Sportfans, kauft euch den Titel, denn 2K Sports hat es wieder geschafft mit NBA 2K12 neue Maßstäbe zu setzen.
Noch ist nicht klar, ob der aktuelle Lockout in der NBA sich auch in die neue Saison ziehen wird, oder nicht. Spielervereinigung und Liga stehen nach wie vor miteinander in intensiven Gesprächen. Uns Spieler tangierte das Ganze aber sowieso eher nur am Rande, denn egal wie sich die Parteien im Endeffekt auch entscheiden sollten, wir können auf jeden Fall darauf zählen, dass uns 2K Sports trotzdem mit der aktuellsten Basketballumsetzung versorgt. Nach 5 Millionen verkauften Datenträgern weltweit und über 20 Auszeichnungen für den Vorgänger gehen wir mit NBA 2K12 in die nächste Runde - und die Hoffnung ist natürlich, dass die Serie seiner Tradition treu bleibt und erneut neben der genialen Technik und dem tiefgängigen Umfang, wieder dieses enorm fordernde Gameplay bietet. Und was sollen wir sagen, ja, auch NBA 2K12 kann mal wieder absolut begeistern...
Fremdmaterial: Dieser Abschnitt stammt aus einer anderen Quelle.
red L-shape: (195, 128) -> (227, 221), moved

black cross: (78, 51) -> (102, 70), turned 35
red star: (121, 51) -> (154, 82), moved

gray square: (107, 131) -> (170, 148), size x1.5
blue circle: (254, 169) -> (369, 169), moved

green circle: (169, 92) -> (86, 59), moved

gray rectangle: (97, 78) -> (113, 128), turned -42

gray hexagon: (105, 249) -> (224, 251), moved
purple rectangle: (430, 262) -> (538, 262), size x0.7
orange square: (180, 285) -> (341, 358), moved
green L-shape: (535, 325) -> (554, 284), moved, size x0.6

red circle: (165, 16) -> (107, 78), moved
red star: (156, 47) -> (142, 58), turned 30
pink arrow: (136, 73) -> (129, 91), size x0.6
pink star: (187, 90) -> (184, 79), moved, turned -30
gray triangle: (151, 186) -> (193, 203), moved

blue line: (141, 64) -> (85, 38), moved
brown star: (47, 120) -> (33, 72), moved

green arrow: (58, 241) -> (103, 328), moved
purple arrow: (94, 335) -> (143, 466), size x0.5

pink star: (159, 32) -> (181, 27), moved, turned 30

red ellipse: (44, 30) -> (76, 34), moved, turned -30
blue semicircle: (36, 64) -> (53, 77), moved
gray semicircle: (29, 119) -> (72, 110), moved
Beigeisterung, trotz Stillstand
NBA 2K12
Spielerisch hat sich der Titel wohl am wenigsten weiterentwickelt. Zwar gibt es jetzt eine neue Wurfsteuerung per rechtem Stick, 2K Sports nennt das Ganze dann Total Shot Stick Control, und auch das Post Play System wurde etwas verbessert, aber insgesamt spielt und fühlt sich NBA 2K12 schon sehr nach dem Vorgänger an. Realismus, forderndes Gameplay, spielerische Tiefe, enormer taktischer Umfang, kluge KI, aber eben auch intuitive Steuerung und leichter Zugang - was uns bereits 2010 begeistern konnte, tut dies auch ein Jahr später, ohne jegliche Abstriche, wieder. Da sieht man effektive Blocks und schnelle Steals in einer perfekt gestalteten Abwehr genauso, wie krachende Dunks und punktgenaue Dreier bei der sicher aufgezogenen Offence. Schnell entwickelt sich der bereits bekannte rasante Spielablauf, der euch kaum Zeit für Verschnaufpausen gibt. Einer gelungenen Verteidigung folgt gleich ein schneller Angriff und umgekehrt. Schwächen des Gegners müssen durch gezielte Spielzüge ausgemacht werden, andererseits darf man sich nie auf seinen Punktevorsprung ausruhen, zu schnell werden Nachlässigkeiten sofort bestraft. Nein, Langeweile stellt sich bei NBA 2K12 eigentlich nie ein. Und vor allem auch kein Frust, denn die CPU macht selbst in den höheren Schwierigkeitsstufen nach wie vor realistische Fehler. Ein zu langer Pass da, ein unpräziser Korbversuch dort - hier wird der Level nicht durch Perfektion erhöht.
NBA 2K12
Apropos Frust. Nach wie vor verlangt der Titel eine gewisse Einarbeitung und kann nur bedingt dem Gelegenheitsspieler empfohlen werden. Für ein Spielchen gegen den Kollegen an einer Konsole oder via PSN bzw. Xbox Live vielleicht, aber wer sich in die Karrieremodis stürzen oder gar die diversen Herausforderungen erfolgreich bestehen will, der muss sich mit NBA 2K12, seinen spielerischen Möglichkeiten und der durchaus umfangreichen Steuerung auseinandersetzen, daran führt kein Weg vorbei.
NBA 2K12
Übrigens, während bei der Xbox360 auf eine Kinect-Unterstützung komplett verzichtet wurde, könnt ihr auf der PS3 weiterhin euerem Bewegungsdrang durch die Benutzung von Playstation Move befriedigen. Leider hat sich bezüglich dieses Features seit dem Vorgänger nichts getan, d. h. ihr werdet auch im aktuellen Basketballableger mit der bereits bekannten und teilweise sehr kompliziert zu handhabenden Kombi aus normalen Controller und Move-Steuerung leben müssen. Schade eigentlich, denn durch ein paar Vereinfachungen hätte man hier vielleicht mehr aus dem Potential der Zusatzhardware herausholen können.